If (in the passage from God and the State discussed in the last post) Bakunin has not simply changed the meaning of the word “authority” from one paragraph to the next, as he moves from his general critique to his consideration of “the authority of the bootmaker,” then we presumably have a case in which authority must indeed be rejected when considered in general, but cannot be spurned or simply pushed away (repoussé) in the messy realm of practice, where the limits of our knowledge and the limitations of our animality confront us on a regular basis. We find ourselves forced to reject authority and not spurn it because these same limitations apply to all human beings. So we are forced to accept, however reluctantly, apparent authority on a temporary basis and we seek to limit the damage by seeking confirmation from other sources. That’s “life,” Bakunin tells us: alternating instances of command and subordination, imposed but never legitimated by our material conditions and offset as much as possible by the division and association of labors.

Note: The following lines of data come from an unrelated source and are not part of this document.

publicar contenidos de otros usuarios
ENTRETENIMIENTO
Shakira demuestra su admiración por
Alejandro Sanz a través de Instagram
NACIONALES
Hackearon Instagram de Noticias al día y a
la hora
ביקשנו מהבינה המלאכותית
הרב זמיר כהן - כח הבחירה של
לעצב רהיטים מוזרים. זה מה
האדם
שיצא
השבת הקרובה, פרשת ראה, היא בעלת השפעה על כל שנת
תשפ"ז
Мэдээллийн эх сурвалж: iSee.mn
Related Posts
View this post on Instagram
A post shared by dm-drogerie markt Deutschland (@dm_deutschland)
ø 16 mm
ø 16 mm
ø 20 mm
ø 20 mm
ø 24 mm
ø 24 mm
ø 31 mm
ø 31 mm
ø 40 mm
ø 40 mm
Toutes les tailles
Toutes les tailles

This should all really look quite familiar. Think of Proudhon’s developing thought on the question of property. Only a couple of years had passed after his declaration that “property is theft” when, in his Arguments to the Public Prosecutor of the Right of Property, he argued that the way to neutralize property was to generalize it. His mock-reassurance to the members of the jury is probably one of the funniest things he ever wrote:
I have only written one thing in my life, gentlemen jurors, and I will tell you that thing right away, so there is no question: Property is robbery. And do you know what I have concluded from that? In order to abolish that species of robbery, it is necessary to universalize it. I am, you see, gentlemen, as conservative as you; and whoever would tell you the contrary, would prove by that alone that they have understood nothing of my books, and, I would say, nothing of the things of this world.
And, of course, as we see so many places in his work, the answer to injustice is equal distribution and balance, even when it is a question of distributing and balancing potential evils:
Thus, profit, interest, the right of increase, property or suzerainty, is a usurpation, a theft, as Diderot said, more than a century ago, and yet society could live only with the aid of that theft, which will no longer be one, as soon as by the irresistible force of institutions it will become general, and which will cease completely when an integral education has rendered all the citizens equal in merit and in dignity.

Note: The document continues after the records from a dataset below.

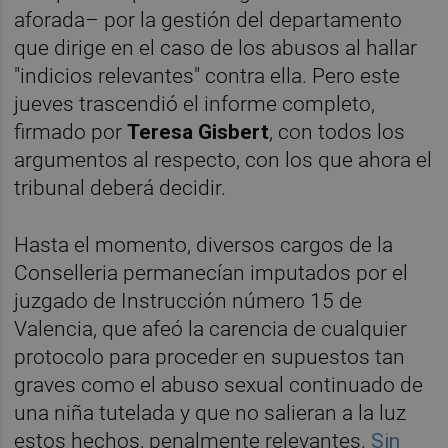
aforada– por la gestión del departamento
que dirige en el caso de los abusos al hallar
"indicios relevantes" contra ella. Pero este
jueves trascendió el informe completo,
firmado por
Teresa Gisbert
, con todos los
argumentos al respecto, con los que ahora el
tribunal deberá decidir.
Hasta el momento, diversos cargos de la
Conselleria permanecían imputados por el
juzgado de Instrucción número 15 de
Valencia, que afeó la carencia de cualquier
protocolo
para proceder en supuestos tan
graves como el abuso sexual continuado de
una niña tutelada y que no salieran a la luz
estos hechos, penalmente relevantes.
Sin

The claim that “society could live only with the aid of that theft” should probably be read, in Bakunin’s language, as a recognition of conditions imposed by our individual limitations.

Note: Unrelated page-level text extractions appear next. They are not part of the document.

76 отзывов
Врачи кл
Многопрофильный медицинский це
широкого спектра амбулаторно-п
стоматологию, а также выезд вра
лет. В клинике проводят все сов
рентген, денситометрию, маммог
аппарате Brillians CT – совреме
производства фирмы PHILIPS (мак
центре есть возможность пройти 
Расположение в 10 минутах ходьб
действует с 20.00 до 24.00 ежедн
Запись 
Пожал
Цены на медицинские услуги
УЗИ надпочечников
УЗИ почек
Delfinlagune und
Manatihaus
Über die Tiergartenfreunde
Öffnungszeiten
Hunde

So, perhaps, rather than an instance of Bakunin’s sloppiness or a “legitimate” exception to our general anti-authoritarian stance, we are looking at a clue to something fundamental about the anarchist project. Anarchism is, after all, the ongoing and ever more rigorous application of an anti-authoritarian ideal to conditions that are anything but in harmony or sympathy to it. The question becomes: What does the advance of that project look like? How does we oppose authority in practical terms? Proudhon framed the project in terms of “the elimination of the absolute.” Now, the character of the absolute is that it does not mix and mingle, does not offer itself up for comparisons and second opinions, and encourages us to make the leap (in the terms we’ve been using here) from necessity to legitimacy. But the necessary is (in those terms) just the stuff we have to deal with, right here and right now. If we cannot simply push it away, without leaving the realm of good or common sense, we need not give it any power not imposed by very specific, generally transitory circumstances.
The anarchist project, then, would not be some doomed opposition to the inevitable, but a matter of knowing the very narrow limits of any particular inevitability. This is perhaps some of what Proudhon was getting at when, in the “Study on Ideas” in Justice, he said:
I intend to suppress none of the things of which I have made such a resolute critique. I flatter myself that I do only two things: that is, first, to teach you put each thing in its place, after having purged it of the absolute and balanced it with other things; then, to show you that the things that you know, and that you have such fear of losing, are not the only ones that exist, and that there are considerably more of which you still must take account.
The various parts of this program are in large parts simply different sides of the same act. When we really “put each thing in its place,” the spell of the absolute is necessarily broken. As we identify that “place” in time and space, other times and spaces, other things, naturally emerge as alternatives. Anarchy emerges less in the form—or formlessness—of specific institutions, but in the practical application of a perspective that refuses to linger too long or grant too much significance to any of the things the world presents to us. And that restless perspective—something like Fourier’s papillon passion—is probably nothing more than a sane response to the real conditions of what Bakunin called our human animality.